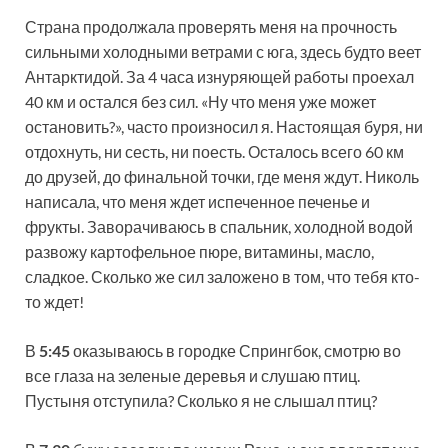
Страна продолжала проверять меня на прочность
сильными холодными ветрами с юга, здесь будто веет
Антарктидой. За 4 часа изнуряющей работы проехал
40 км и остался без сил. «Ну что меня уже может
остановить?», часто произносил я. Настоящая буря, ни
отдохнуть, ни сесть, ни поесть. Осталось всего 60 км
до друзей, до финальной точки, где меня ждут. Николь
написала, что меня ждет испеченное печенье и
фрукты. Заворачиваюсь в спальник, холодной водой
развожу картофельное пюре, витамины, масло,
сладкое. Сколько же сил заложено в том, что тебя кто-
то ждет!
В
5:45
оказываюсь в городке Спрингбок, смотрю во
все глаза на зеленые деревья и слушаю птиц.
Пустыня отступила? Сколько я не слышал птиц?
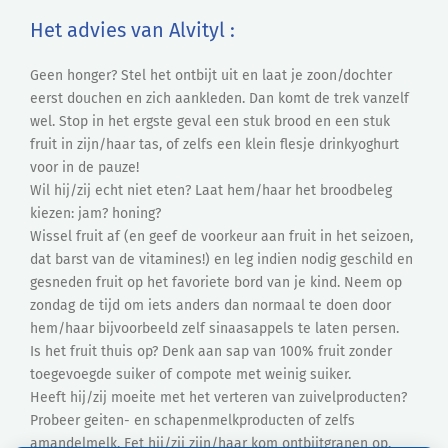
Het advies van Alvityl :
Geen honger? Stel het ontbijt uit en laat je zoon/dochter
eerst douchen en zich aankleden. Dan komt de trek vanzelf
wel. Stop in het ergste geval een stuk brood en een stuk
fruit in zijn/haar tas, of zelfs een klein flesje drinkyoghurt
voor in de pauze!
Wil hij/zij echt niet eten? Laat hem/haar het broodbeleg
kiezen: jam? honing?
Wissel fruit af (en geef de voorkeur aan fruit in het seizoen,
dat barst van de vitamines!) en leg indien nodig geschild en
gesneden fruit op het favoriete bord van je kind. Neem op
zondag de tijd om iets anders dan normaal te doen door
hem/haar bijvoorbeeld zelf sinaasappels te laten persen.
Is het fruit thuis op? Denk aan sap van 100% fruit zonder
toegevoegde suiker of compote met weinig suiker.
Heeft hij/zij moeite met het verteren van zuivelproducten?
Probeer geiten- en schapenmelkproducten of zelfs
amandelmelk. Eet hij/zij zijn/haar kom ontbijtgranen op,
****************************************
WORK REQUEST
Pictures stay out. Repeat only the lines from the beginning of the data through the line that has "toegevoegde suiker of".

EXERCISE RESULT
Страна продолжала проверять меня на прочность
сильными холодными ветрами с юга, здесь будто веет
Антарктидой. За 4 часа изнуряющей работы проехал
40 км и остался без сил. «Ну что меня уже может
остановить?», часто произносил я. Настоящая буря, ни
отдохнуть, ни сесть, ни поесть. Осталось всего 60 км
до друзей, до финальной точки, где меня ждут. Николь
написала, что меня ждет испеченное печенье и
фрукты. Заворачиваюсь в спальник, холодной водой
развожу картофельное пюре, витамины, масло,
сладкое. Сколько же сил заложено в том, что тебя кто-
то ждет!
В
5:45
оказываюсь в городке Спрингбок, смотрю во
все глаза на зеленые деревья и слушаю птиц.
Пустыня отступила? Сколько я не слышал птиц?
Het advies van Alvityl :
Geen honger? Stel het ontbijt uit en laat je zoon/dochter
eerst douchen en zich aankleden. Dan komt de trek vanzelf
wel. Stop in het ergste geval een stuk brood en een stuk
fruit in zijn/haar tas, of zelfs een klein flesje drinkyoghurt
voor in de pauze!
Wil hij/zij echt niet eten? Laat hem/haar het broodbeleg
kiezen: jam? honing?
Wissel fruit af (en geef de voorkeur aan fruit in het seizoen,
dat barst van de vitamines!) en leg indien nodig geschild en
gesneden fruit op het favoriete bord van je kind. Neem op
zondag de tijd om iets anders dan normaal te doen door
hem/haar bijvoorbeeld zelf sinaasappels te laten persen.
Is het fruit thuis op? Denk aan sap van 100% fruit zonder
toegevoegde suiker of compote met weinig suiker.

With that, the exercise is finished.